- Opening Delimiter -
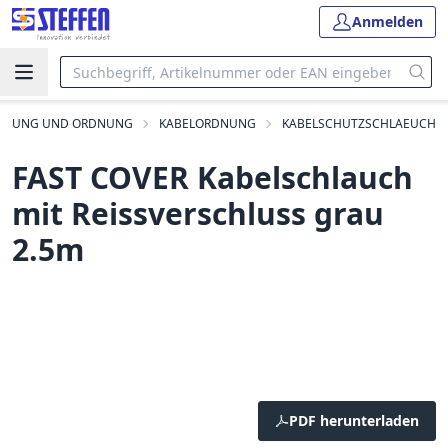
Anmelden
EHRUNG UND ORDNUNG
KABELORDNUNG
KABELSCHUTZSCHLAEUCH
FAST COVER Kabelschlauch
mit Reissverschluss grau
2.5m
PDF herunterladen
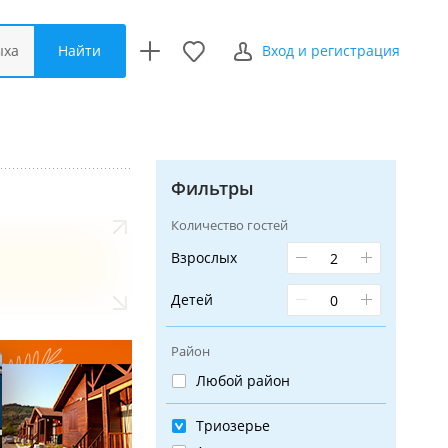
Найти
ыха
Вход и регистрация
Фильтры
Количество гостей
Взрослых
Детей
Район
Любой район
Триозерье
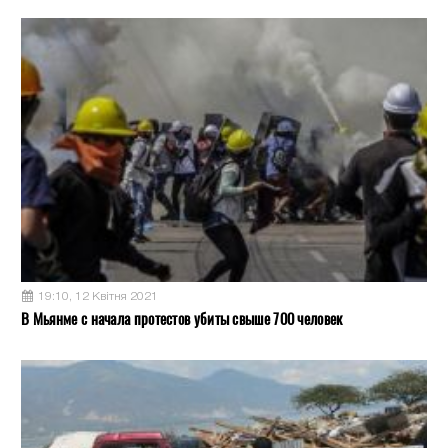
19:10, 12 Квітня 2021
В Мьянме с начала протестов убиты свыше 700 человек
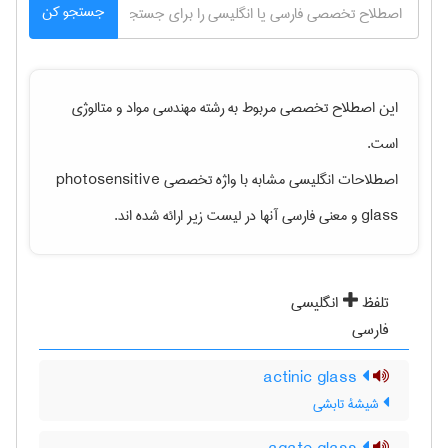
جستجو کن
این اصطلاح تخصصی مربوط به رشته
مهندسی مواد و متالوژی
است.
اصطلاحات انگلیسی مشابه با واژه تخصصی
photosensitive
glass
و معنی فارسی آنها در لیست زیر ارائه شده اند.
تلفظ
انگلیسی
فارسی
actinic glass
شیشۀ تابشی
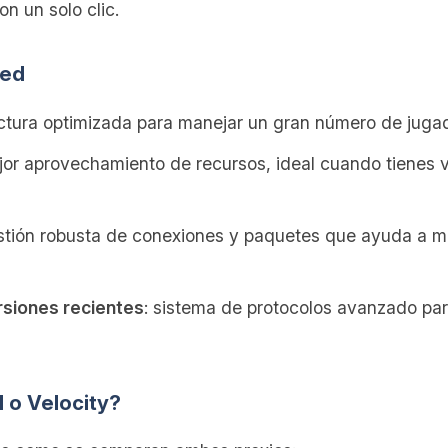
on un solo clic.
red
ectura optimizada para manejar un gran número de jugad
jor aprovechamiento de recursos, ideal cuando tienes 
stión robusta de conexiones y paquetes que ayuda a mi
rsiones recientes
: sistema de protocolos avanzado par
 o Velocity?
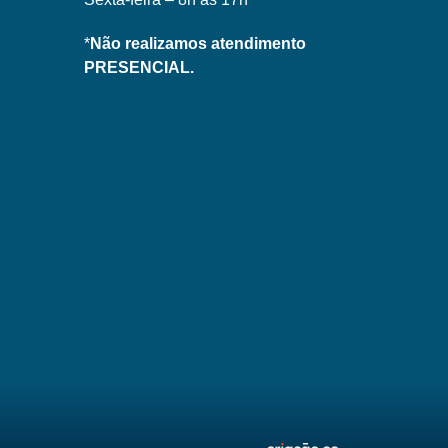
*
Não realizamos atendimento
PRESENCIAL.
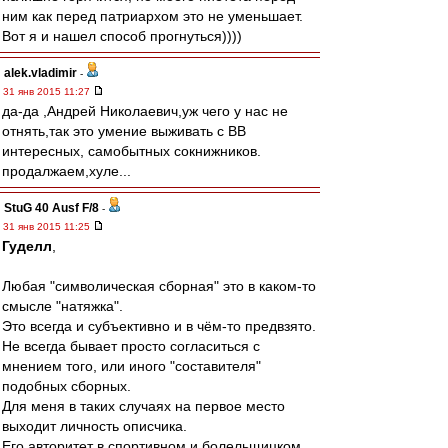
ним как перед патриархом это не уменьшает.
Вот я и нашел способ прогнуться))))
alek.vladimir
-
31 янв 2015 11:27
да-да ,Андрей Николаевич,уж чего у нас не
отнять,так это умение выживать с ВВ
интересных, самобытных сокнижников.
продалжаем,хуле...
StuG 40 Ausf F/8
-
31 янв 2015 11:25
Гуделл
,
Любая "символическая сборная" это в каком-то
смысле "натяжка".
Это всегда и субъективно и в чём-то предвзято.
Не всегда бывает просто согласиться с
мнением того, или иного "составителя"
подобных сборных.
Для меня в таких случаях на первое место
выходит личность описчика.
Его авторитет в спортивном и болельщицком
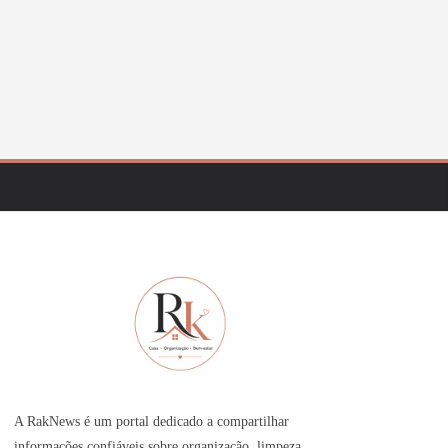
A RakNews é um portal dedicado a compartilhar
informações confiáveis sobre organização, limpeza,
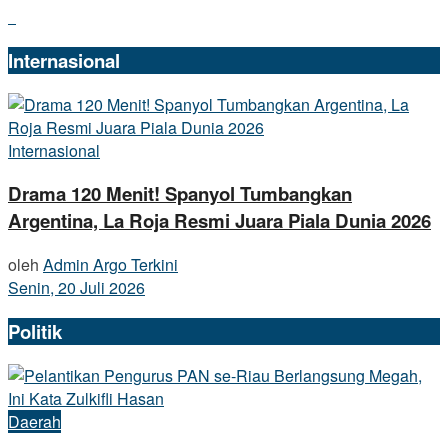
Internasional
Internasional
Drama 120 Menit! Spanyol Tumbangkan
Argentina, La Roja Resmi Juara Piala Dunia 2026
oleh
Admin Argo Terkini
Senin, 20 Juli 2026
Politik
Daerah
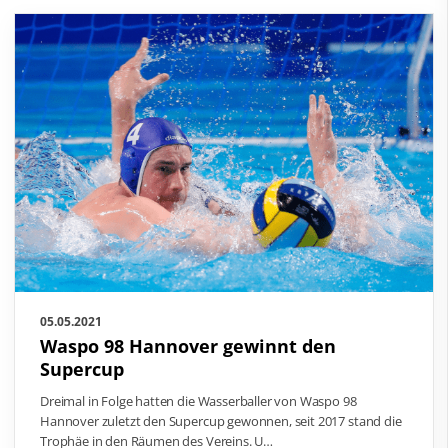
05.05.2021
Waspo 98 Hannover gewinnt den
Supercup
Dreimal in Folge hatten die Wasserballer von Waspo 98
Hannover zuletzt den Supercup gewonnen, seit 2017 stand die
Trophäe in den Räumen des Vereins. U…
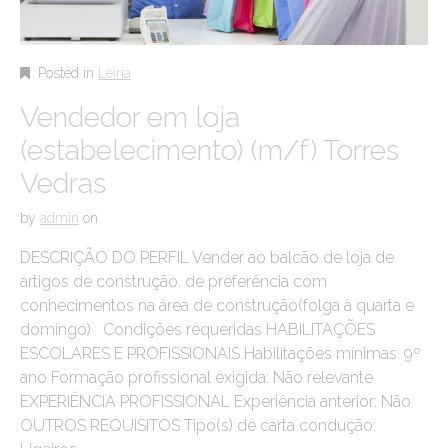
Posted in
Leiria
Vendedor em loja
(estabelecimento) (m/f) Torres
Vedras
by
admin
on
DESCRIÇÃO DO PERFIL Vender ao balcão de loja de
artigos de construção. de preferência com
conhecimentos na área de construção(folga à quarta e
domingo) Condições requeridas HABILITAÇÕES
ESCOLARES E PROFISSIONAIS Habilitações mínimas: 9º
ano Formação profissional exigida: Não relevante
EXPERIÊNCIA PROFISSIONAL Experiência anterior: Não
OUTROS REQUISITOS Tipo(s) de carta condução:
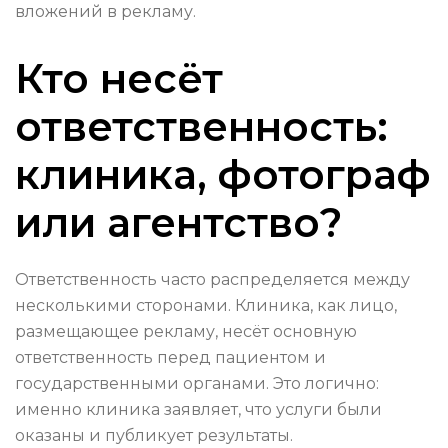
вложений в рекламу.
Кто несёт
ответственность:
клиника, фотограф
или агентство?
Ответственность часто распределяется между
несколькими сторонами. Клиника, как лицо,
размещающее рекламу, несёт основную
ответственность перед пациентом и
государственными органами. Это логично:
именно клиника заявляет, что услуги были
оказаны и публикует результаты.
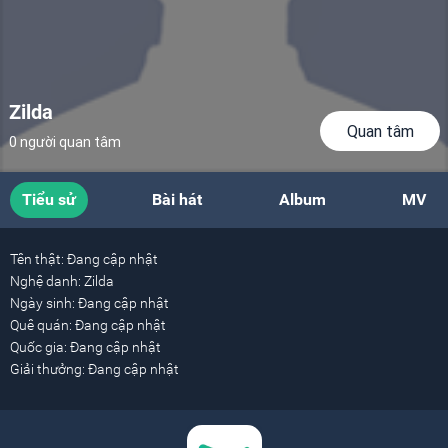
Zilda
Quan tâm
0 người quan tâm
Tiểu sử
Bài hát
Album
MV
Tên thật:
Đang cập nhật
Nghệ danh:
Zilda
Ngày sinh:
Đang cập nhật
Quê quán:
Đang cập nhật
Quốc gia:
Đang cập nhật
Giải thưởng:
Đang cập nhật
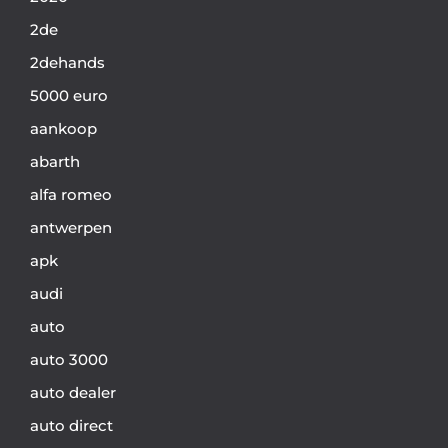
2de
2dehands
5000 euro
aankoop
abarth
alfa romeo
antwerpen
apk
audi
auto
auto 3000
auto dealer
auto direct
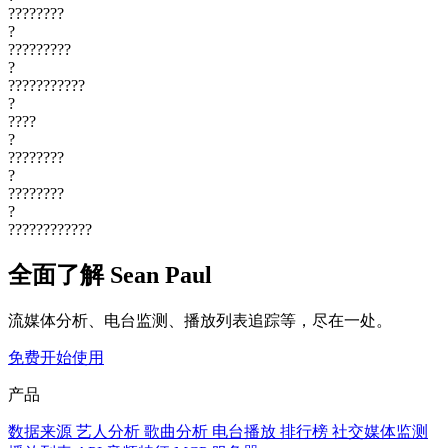
????????
?
?????????
?
???????????
?
????
?
????????
?
????????
?
????????????
全面了解 Sean Paul
流媒体分析、电台监测、播放列表追踪等，尽在一处。
免费开始使用
产品
数据来源
艺人分析
歌曲分析
电台播放
排行榜
社交媒体监测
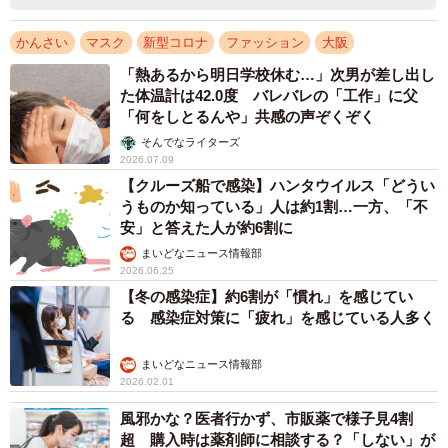
かんさい
マスク
新型コロナ
ファッション
大阪
「熱あるから明日学校休む…」次男が差し出し
た体温計は42.0度 バレバレの「工作」に父
「何をしとるんや」共感の声ぞくぞく
そんでなライターズ
2026.07.09
【クルーズ船で感染】ハンタウイルス「どうい
うものか知っている」人は約1割…一方、「不
安」と答えた人が約6割に
まいどなニュース情報部
2026.06.25
【冬の感染症】約6割が「慣れ」を感じてい
る 感染症対策に「疲れ」を感じている人多く
まいどなニュース情報部
2026.02.01
風邪かな？医者行かず、市販薬で様子見4割
超 購入時は薬剤師に相談する？「しない」が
- Closing Delimiter -
Make an exact copy of the records from their first line through the line containing "ним как перед патриархом это не уменьшает.", both ends included, with the pictures omitted.

▸ Output:
Anmelden
EHRUNG UND ORDNUNG
KABELORDNUNG
KABELSCHUTZSCHLAEUCH
FAST COVER Kabelschlauch
mit Reissverschluss grau
2.5m
PDF herunterladen
Найти
ыха
Вход и регистрация
Фильтры
Количество гостей
Взрослых
Детей
Район
Любой район
Триозерье
19:10, 12 Квітня 2021
В Мьянме с начала протестов убиты свыше 700 человек
جستجو کن
این اصطلاح تخصصی مربوط به رشته
مهندسی مواد و متالوژی
است.
اصطلاحات انگلیسی مشابه با واژه تخصصی
photosensitive
glass
و معنی فارسی آنها در لیست زیر ارائه شده اند.
تلفظ
انگلیسی
فارسی
actinic glass
شیشۀ تابشی
on un solo clic.
red
ectura optimizada para manejar un gran número de jugad
jor aprovechamiento de recursos, ideal cuando tienes 
stión robusta de conexiones y paquetes que ayuda a mi
rsiones recientes
: sistema de protocolos avanzado par
 o Velocity?
*
Não realizamos atendimento
PRESENCIAL.
ним как перед патриархом это не уменьшает.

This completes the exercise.